彼の誘いを適当にあしらい、一服しながら待っていると、ヒロさん達が準備を済ませて戻ってきたので、手ごろなレストランを探しに通りへ出た。
数件まわって最も雰囲気の良さそうなレストランに入り、ビールとそれぞれの料理をオーダーして待っていると、そのレストランの入り口に昨日のフルーティスメルの彼とその連れが居て、入ろうか迷っているのが見えた。
彼の脅威を知らないヒロさん達夫婦は「せっかくだから一緒に」と彼らを呼び、同じテーブルで夕食を食べることになった。

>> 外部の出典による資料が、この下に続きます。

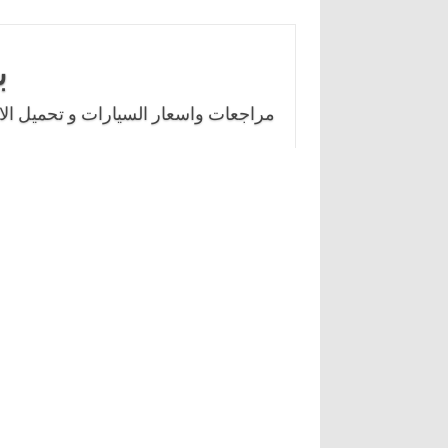
Skip
to
ب
content
مراجعات واسعار السيارات و تحميل الال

内心「おい!マジかよ!!食事の席だぞ!!」と思ったが、ラオスは夜が寒く、フルーティの彼もタンクトップにジャケットを着込んでいたので、彼が何の迷いも無く俺の隣に腰掛けた時も、さほどニオイは気にならなかった。
ここで、改めて各自自己紹介をした。
日本勢が名乗り終え、フルーティに名を聞いた。
「僕はジュリアン。フランスから来たんだ。」
え?
「ごめんもう一回言ってくれる?」
「マイ ネーム イズ ジュリアン」
何度聞いてもジュリアンだった。フランスでは男にもそんなメルヘンチックな名前をつけるのだろうか。

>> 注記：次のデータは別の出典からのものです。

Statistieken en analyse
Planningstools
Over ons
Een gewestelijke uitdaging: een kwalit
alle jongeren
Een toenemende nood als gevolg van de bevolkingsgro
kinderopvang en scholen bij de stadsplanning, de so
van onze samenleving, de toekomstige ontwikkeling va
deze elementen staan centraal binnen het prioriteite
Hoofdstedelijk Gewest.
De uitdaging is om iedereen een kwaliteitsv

そしてジュリアンの連れの、こちらもフランス人らしい男性に名前を聞いた。
「マイ ネーム イズ ジュリアン」
え?
お前もジュリアンなの?
俺たちが困惑していると、ジュリアン2は照れたような顔で付け足した。
「同じ名前なんだ。」
え、もしかして結婚してんの?フランスは同性結婚アリなのか?そういえばよく見ればフルーティなジュリアンはヤキニクロードに出てくるゲイに似てるしジュリアン2はベッカムに似ててイケメンだし……
これは突っ込んで聞いてもよいものかと黙ったまま思案していると、フルーティなジュリアンが言った。
「僕たちは旅で出会って、偶然同じ名前だったんだ。」
そりゃすごい。フランスではその名前が流行っているのだろうか。
何にしてもややこしいので、二人にフルネームを聞いた。
ベッカム似のイケメンジュリアン2は「ジュリアン・ミノ」
フルーティジュリアンは、「ジュリアン・ナイト」というらしい。
ひと昔前の日本の盛り場かお前は!!なんでお前の名前はそんなに面白いんだよ。
俺は名前の間に☆をつけてつのだ☆ひろ風に「ジュリアン☆ナイト」にしてしまいたい欲求をこらえ、彼らをそれぞれミノ、ナイトと呼ぶことにした
ビールが来て、料理が並ぶと、俺たちはグラスをぶつけて出会えた奇跡を喜び合い、楽しい宴が始まった。